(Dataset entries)
━━━━

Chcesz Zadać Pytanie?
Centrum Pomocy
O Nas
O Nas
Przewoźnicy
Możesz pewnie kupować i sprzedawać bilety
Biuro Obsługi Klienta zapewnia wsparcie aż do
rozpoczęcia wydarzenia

━━━━

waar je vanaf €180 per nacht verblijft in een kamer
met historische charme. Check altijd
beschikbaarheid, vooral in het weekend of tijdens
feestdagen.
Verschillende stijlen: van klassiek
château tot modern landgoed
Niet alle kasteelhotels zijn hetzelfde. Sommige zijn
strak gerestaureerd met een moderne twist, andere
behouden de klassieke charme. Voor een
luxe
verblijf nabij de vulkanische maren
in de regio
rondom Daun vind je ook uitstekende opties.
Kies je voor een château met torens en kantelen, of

━━━━

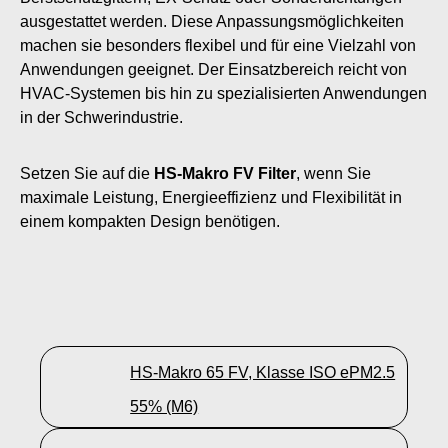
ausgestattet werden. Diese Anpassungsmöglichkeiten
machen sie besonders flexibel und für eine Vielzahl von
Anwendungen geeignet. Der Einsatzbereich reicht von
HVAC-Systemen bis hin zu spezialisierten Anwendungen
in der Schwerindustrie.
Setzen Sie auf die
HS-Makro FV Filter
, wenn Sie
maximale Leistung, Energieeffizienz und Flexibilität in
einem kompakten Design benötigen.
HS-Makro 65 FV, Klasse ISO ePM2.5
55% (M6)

━━━━

Reproduce only the lines above spanning from the line containing "beschikbaarheid, vooral in" through the line containing "Kies je voor", word for word.

▶ Result below:
beschikbaarheid, vooral in het weekend of tijdens
feestdagen.
Verschillende stijlen: van klassiek
château tot modern landgoed
Niet alle kasteelhotels zijn hetzelfde. Sommige zijn
strak gerestaureerd met een moderne twist, andere
behouden de klassieke charme. Voor een
luxe
verblijf nabij de vulkanische maren
in de regio
rondom Daun vind je ook uitstekende opties.
Kies je voor een château met torens en kantelen, of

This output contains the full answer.